ABOUT THIS EXERCISE:
Give back every record word for word, keeping the pictures out.
○ ○ ○
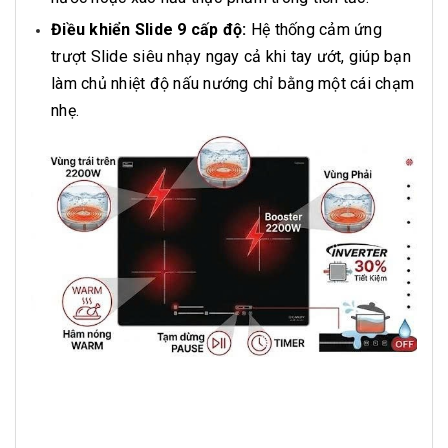
Điều khiển Slide 9 cấp độ:
Hệ thống cảm ứng
trượt Slide siêu nhạy ngay cả khi tay ướt, giúp bạn
làm chủ nhiệt độ nấu nướng chỉ bằng một cái chạm
nhẹ.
○ ○ ○
RESULT:
Điều khiển Slide 9 cấp độ:
Hệ thống cảm ứng
trượt Slide siêu nhạy ngay cả khi tay ướt, giúp bạn
làm chủ nhiệt độ nấu nướng chỉ bằng một cái chạm
nhẹ.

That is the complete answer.